A line segment can be extended on its both sides endlessly to get a straight line.

1. Axioms and Theorems:

(i) There are three basic terms in geometry, namely "Point", "Line" and "Plane". It is not possible to define these three terms precisely. So, these are taken as undefined terms.

(ii) Axioms or postulates are the basic facts which are taken for granted without proof.

(iii) Theorems are statements which are proved through logical reasoning based on previously proved results and some axioms.

2. Euclid's Axioms:

(i) Axiom 1: A line contains infinitely many points.

(ii) Axiom 2: Through a given point there pass infinitely many lines.

(iii) Axiom 3: Given two points $A$ and $B,$ there is one and only one line that contains both the points. Given two points $A$ and $B,$ there is one and only one line that contains both the points.

3. Theorems based on Euclid's Axioms:

(i) Two distinct lines cannot have more than one point in common.

(ii) Two lines are intersecting if they have a common point.

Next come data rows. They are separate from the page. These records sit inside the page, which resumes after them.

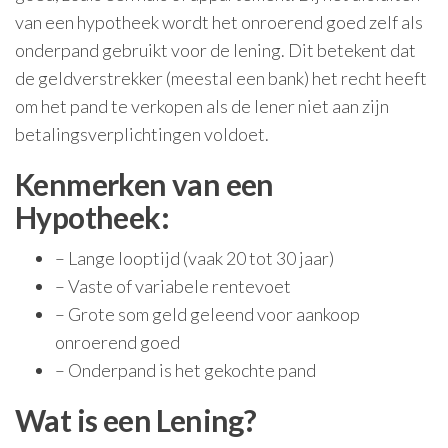
van een hypotheek wordt het onroerend goed zelf als
onderpand gebruikt voor de lening. Dit betekent dat
de geldverstrekker (meestal een bank) het recht heeft
om het pand te verkopen als de lener niet aan zijn
betalingsverplichtingen voldoet.
Kenmerken van een
Hypotheek:
– Lange looptijd (vaak 20 tot 30 jaar)
– Vaste of variabele rentevoet
– Grote som geld geleend voor aankoop
onroerend goed
– Onderpand is het gekochte pand
Wat is een Lening?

The common point is called the point of intersection.

(iii) Two lines are parallel if they do not have a common point i.e., they do not intersect.

4. Euclid’s Postulates:

(i) Postulate 1: A straight line may be drawn from anyone point to any other point.

(ii) Postulate 2: A terminated line can be produced indefinitely.

(iii) Postulate 3: A circle can be drawn with any centre and any radius.

(iv) Postulate 4: All right angles are equal to one another.

(v) Postulate 5: If a straight line falling on two straight lines makes the interior angles on the same side of it taken together less than two right angles, then the two straight lines, if produced indefinitely, meet on that side on which the sum of angles is less than two right angles.

5. Two Equivalent Versions of Euclid’s Fifth Postulate:

(i) For every line $l$ and for every point $P$ not lying on $l,$ there exists a unique line $m$ passing through $P$ and parallel to $l$.

(ii) Two distinct intersecting lines cannot be parallel to the same line.